→ **What you have to do**
Count the lines below that contain the word "contenido". Give only the number.

→ **Material provided**
——
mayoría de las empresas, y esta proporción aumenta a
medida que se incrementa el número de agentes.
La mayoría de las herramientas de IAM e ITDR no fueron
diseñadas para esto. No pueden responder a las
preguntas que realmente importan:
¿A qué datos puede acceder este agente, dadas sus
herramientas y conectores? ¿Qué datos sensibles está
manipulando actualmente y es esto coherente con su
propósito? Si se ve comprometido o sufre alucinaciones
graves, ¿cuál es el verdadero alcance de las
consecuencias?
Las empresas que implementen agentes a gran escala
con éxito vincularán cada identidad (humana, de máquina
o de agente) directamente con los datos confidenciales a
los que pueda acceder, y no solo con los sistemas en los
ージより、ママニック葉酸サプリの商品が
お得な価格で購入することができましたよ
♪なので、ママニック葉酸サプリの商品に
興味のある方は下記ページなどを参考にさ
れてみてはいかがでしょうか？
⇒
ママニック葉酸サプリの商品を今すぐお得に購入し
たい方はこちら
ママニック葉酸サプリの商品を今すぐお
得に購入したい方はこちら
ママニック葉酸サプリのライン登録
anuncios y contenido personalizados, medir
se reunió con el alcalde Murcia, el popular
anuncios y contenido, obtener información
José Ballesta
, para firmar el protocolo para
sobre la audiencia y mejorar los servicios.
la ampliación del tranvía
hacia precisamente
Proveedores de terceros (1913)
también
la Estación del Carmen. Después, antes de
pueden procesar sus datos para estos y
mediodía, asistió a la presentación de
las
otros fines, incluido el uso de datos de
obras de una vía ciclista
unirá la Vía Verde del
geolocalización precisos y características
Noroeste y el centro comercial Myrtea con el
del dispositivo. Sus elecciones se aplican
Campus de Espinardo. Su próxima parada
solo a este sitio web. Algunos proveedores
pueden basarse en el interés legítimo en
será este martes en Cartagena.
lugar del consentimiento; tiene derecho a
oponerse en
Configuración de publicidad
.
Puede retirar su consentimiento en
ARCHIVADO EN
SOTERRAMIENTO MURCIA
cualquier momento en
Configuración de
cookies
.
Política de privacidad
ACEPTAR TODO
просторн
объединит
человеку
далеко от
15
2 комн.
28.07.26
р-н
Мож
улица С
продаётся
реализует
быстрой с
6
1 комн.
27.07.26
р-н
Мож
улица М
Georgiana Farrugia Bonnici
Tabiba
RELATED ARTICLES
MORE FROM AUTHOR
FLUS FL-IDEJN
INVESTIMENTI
——
→ **Answer section**
2